***** The input

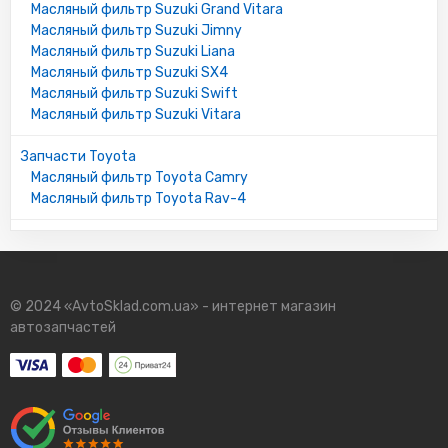
Масляный фильтр Suzuki Grand Vitara
Масляный фильтр Suzuki Jimny
Масляный фильтр Suzuki Liana
Масляный фильтр Suzuki SX4
Масляный фильтр Suzuki Swift
Масляный фильтр Suzuki Vitara
Запчасти Toyota
Масляный фильтр Toyota Camry
Масляный фильтр Toyota Rav-4
© 2024 «AvtoSklad.com.ua» - интернет магазин
автозапчастей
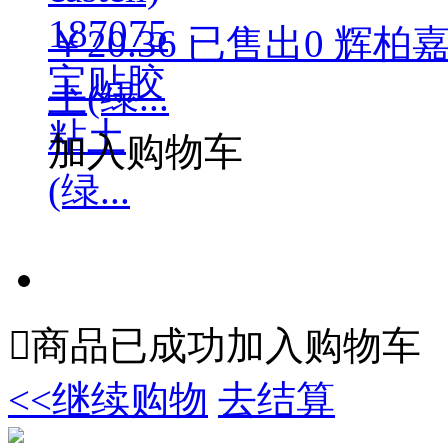
￥20.36
已售出
0
辉柏嘉(F
土(绿...
加入购物车

商品已成功加入购物车
<<继续购物
去结算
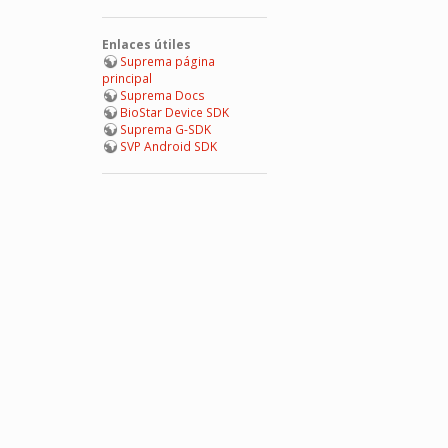
Enlaces útiles
Suprema página
principal
Suprema Docs
BioStar Device SDK
Suprema G-SDK
SVP Android SDK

**********

◆ Your assignment
Pull every line with the word "Масляный" from the data.

◆ Exercise response
Масляный фильтр Suzuki Grand Vitara
Масляный фильтр Suzuki Jimny
Масляный фильтр Suzuki Liana
Масляный фильтр Suzuki SX4
Масляный фильтр Suzuki Swift
Масляный фильтр Suzuki Vitara
Масляный фильтр Toyota Camry
Масляный фильтр Toyota Rav-4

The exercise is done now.